C’è una cosa che di sicuro non è sfuggita guardando gli allenamenti e le amichevoli ad Auronzo: la Lazio va già veloce. Il preparatore Fabio Ripert aveva consegnato delle tabelle personalizzate per ogni giocatore da seguire durante le vacanze. Un modo per evitare di perdere giorni preziosi. La ppreparazione è stata invrce divisa in tre fasi. La prima per accumulare benzina nei muscoli da usare durante la stagione. Si è lavorato per aumentare la soglia aerobica che consente un recupero più veloce in partita e riduce la percentuale di infortuni visto che i muscoli sono più elastici e ossigenati.
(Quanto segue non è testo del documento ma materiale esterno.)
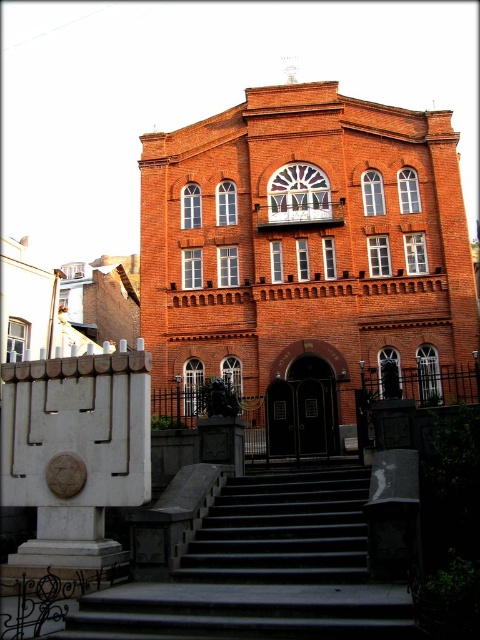 Question: Which point appears closest to the camera in this image?

Choices:
 (A) (328, 497)
 (B) (391, 291)

Answer: (A)

Question: Can you confirm if red brick church at center is positioned to the left of black stone stairs at center?

Choices:
 (A) no
 (B) yes

Answer: (A)

Question: Among these objects, which one is farthest from the camera?

Choices:
 (A) black stone stairs at center
 (B) red brick church at center

Answer: (B)

Question: Is red brick church at center thinner than black stone stairs at center?

Choices:
 (A) yes
 (B) no

Answer: (B)

Question: Is red brick church at center bigger than black stone stairs at center?

Choices:
 (A) no
 (B) yes

Answer: (B) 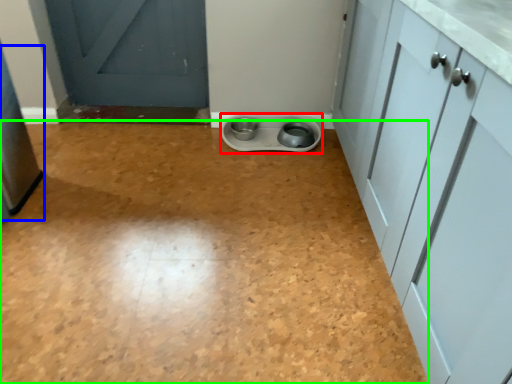 Question: Which object is the closest to the appliance (highlighted by a red box)? Choose among these: appliance (highlighted by a blue box) or plain (highlighted by a green box).

Choices:
 (A) appliance
 (B) plain

Answer: (B) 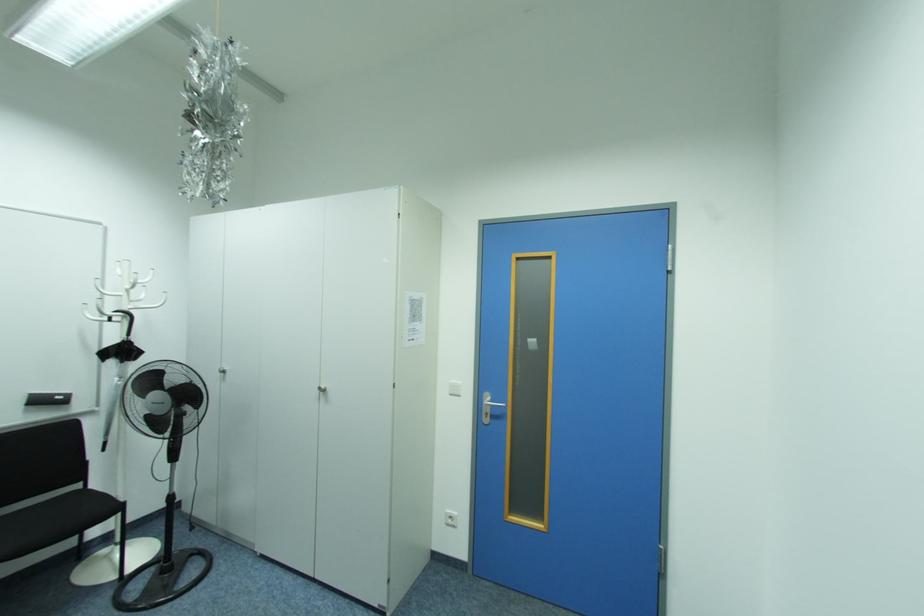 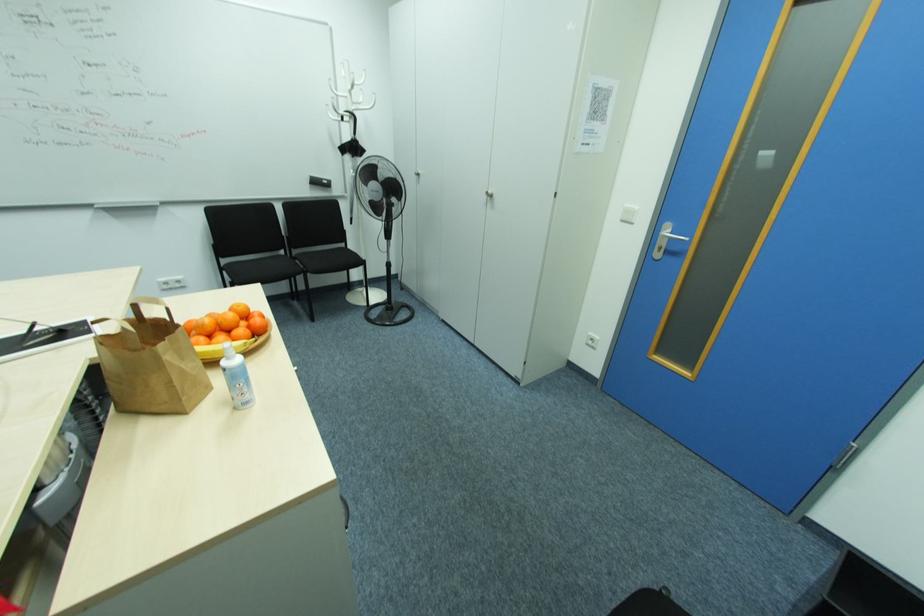 In the scene shown: The first image is from the beginning of the video and the second image is from the end. How did the camera likely rotate when shooting the video?

The camera's rotation is toward left-down. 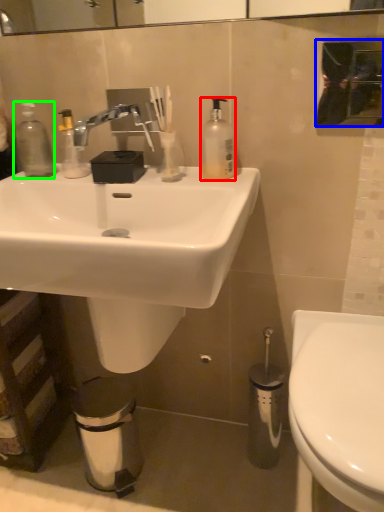 Question: Considering the real-world distances, which object is closest to soap dispenser (highlighted by a red box)? mirror (highlighted by a blue box) or bottle (highlighted by a green box).

Choices:
 (A) mirror
 (B) bottle

Answer: (A) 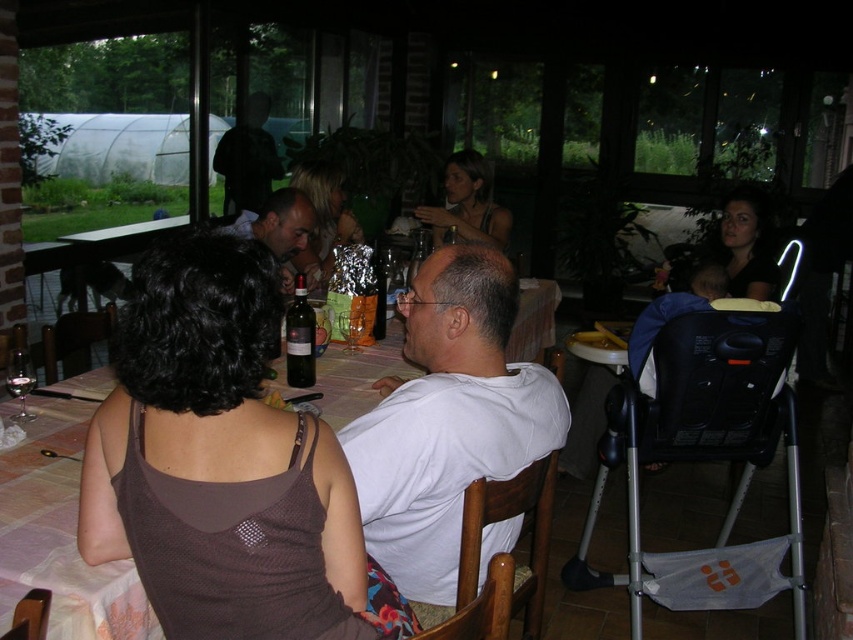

È stato utilizzato il metodo della “supercompensazione”. Un processo fisiologico che porta il tessuto muscolare prima ad una fase di stress (fase catabolica) e poi, a seguito di un periodo di riposo, ad una crescita e adattamento del tessuto (fase anabolica). In parole povere si abitua il corpo a carichi di lavoro progressivamente crescenti. La seconda fase prevederà esercizi più di qualità che di quantità. L’ultima parte, quella che verrà fatta nella seconda parte del ritiro a Marienfeld, servirà ad arrivare al top della condizione e della brillantezza: scatti sui 15-20 metri, cambi di direzione, esclusività con la palla e con gli yoyosprint, attrezzi di nuova generazione per lo sprint. Poi il campionato sarà alle porte…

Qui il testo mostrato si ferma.